■ **WHAT THIS TASK INVOLVES**
For this exercise, repeat the listing below from its first line through the line containing "ग्राम सुनसहित भारतीय नागरिक ४९ वर्षीय अबु", exactly as written.

■ **PROVIDED DATA**
# # #

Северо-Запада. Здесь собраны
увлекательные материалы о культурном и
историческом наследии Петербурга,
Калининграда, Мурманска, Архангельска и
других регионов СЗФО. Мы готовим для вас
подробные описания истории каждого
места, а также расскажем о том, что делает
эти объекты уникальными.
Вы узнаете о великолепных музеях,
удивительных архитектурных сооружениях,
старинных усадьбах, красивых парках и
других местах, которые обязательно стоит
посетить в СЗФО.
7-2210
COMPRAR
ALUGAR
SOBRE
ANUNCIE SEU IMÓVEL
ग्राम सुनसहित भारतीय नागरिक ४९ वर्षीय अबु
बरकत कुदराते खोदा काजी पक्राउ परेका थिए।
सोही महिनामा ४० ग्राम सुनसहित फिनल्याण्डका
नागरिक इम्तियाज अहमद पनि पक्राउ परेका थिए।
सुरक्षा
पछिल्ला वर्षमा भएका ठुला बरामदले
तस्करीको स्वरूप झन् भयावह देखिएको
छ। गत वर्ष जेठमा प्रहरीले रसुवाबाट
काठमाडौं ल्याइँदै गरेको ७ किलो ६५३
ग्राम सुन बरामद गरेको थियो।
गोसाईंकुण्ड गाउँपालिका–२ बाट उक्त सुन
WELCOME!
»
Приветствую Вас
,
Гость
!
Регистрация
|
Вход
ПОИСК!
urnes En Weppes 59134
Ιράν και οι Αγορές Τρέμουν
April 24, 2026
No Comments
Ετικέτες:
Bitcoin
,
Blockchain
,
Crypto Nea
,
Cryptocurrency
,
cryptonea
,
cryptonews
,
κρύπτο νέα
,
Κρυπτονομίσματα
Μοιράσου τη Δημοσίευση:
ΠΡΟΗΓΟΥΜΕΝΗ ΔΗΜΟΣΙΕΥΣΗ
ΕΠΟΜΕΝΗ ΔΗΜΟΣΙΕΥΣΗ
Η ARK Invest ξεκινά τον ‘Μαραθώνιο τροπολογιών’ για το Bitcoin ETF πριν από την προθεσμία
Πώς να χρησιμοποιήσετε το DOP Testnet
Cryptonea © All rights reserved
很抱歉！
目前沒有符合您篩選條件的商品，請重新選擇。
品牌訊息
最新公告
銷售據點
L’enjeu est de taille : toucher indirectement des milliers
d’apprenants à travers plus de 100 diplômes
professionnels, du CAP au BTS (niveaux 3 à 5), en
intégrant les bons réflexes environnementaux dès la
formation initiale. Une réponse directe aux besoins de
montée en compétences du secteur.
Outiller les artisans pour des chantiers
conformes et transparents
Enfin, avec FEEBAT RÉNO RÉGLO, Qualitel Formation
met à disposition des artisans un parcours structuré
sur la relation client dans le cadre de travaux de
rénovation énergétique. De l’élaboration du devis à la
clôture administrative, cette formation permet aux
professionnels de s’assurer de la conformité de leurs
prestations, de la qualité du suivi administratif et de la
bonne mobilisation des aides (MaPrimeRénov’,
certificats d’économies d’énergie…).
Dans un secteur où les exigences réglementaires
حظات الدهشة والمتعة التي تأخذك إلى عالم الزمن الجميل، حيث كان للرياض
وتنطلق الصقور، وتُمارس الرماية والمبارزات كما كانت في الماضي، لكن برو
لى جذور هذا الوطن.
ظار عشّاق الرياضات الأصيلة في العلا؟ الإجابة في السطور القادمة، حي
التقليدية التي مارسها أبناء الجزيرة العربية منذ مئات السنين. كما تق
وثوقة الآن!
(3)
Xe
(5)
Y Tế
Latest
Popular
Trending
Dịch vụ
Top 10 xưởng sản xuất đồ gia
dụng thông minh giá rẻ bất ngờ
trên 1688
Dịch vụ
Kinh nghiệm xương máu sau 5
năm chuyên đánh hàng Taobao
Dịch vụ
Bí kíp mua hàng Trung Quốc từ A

# # #

■ **FINISHED EXERCISE**
Северо-Запада. Здесь собраны
увлекательные материалы о культурном и
историческом наследии Петербурга,
Калининграда, Мурманска, Архангельска и
других регионов СЗФО. Мы готовим для вас
подробные описания истории каждого
места, а также расскажем о том, что делает
эти объекты уникальными.
Вы узнаете о великолепных музеях,
удивительных архитектурных сооружениях,
старинных усадьбах, красивых парках и
других местах, которые обязательно стоит
посетить в СЗФО.
7-2210
COMPRAR
ALUGAR
SOBRE
ANUNCIE SEU IMÓVEL
ग्राम सुनसहित भारतीय नागरिक ४९ वर्षीय अबु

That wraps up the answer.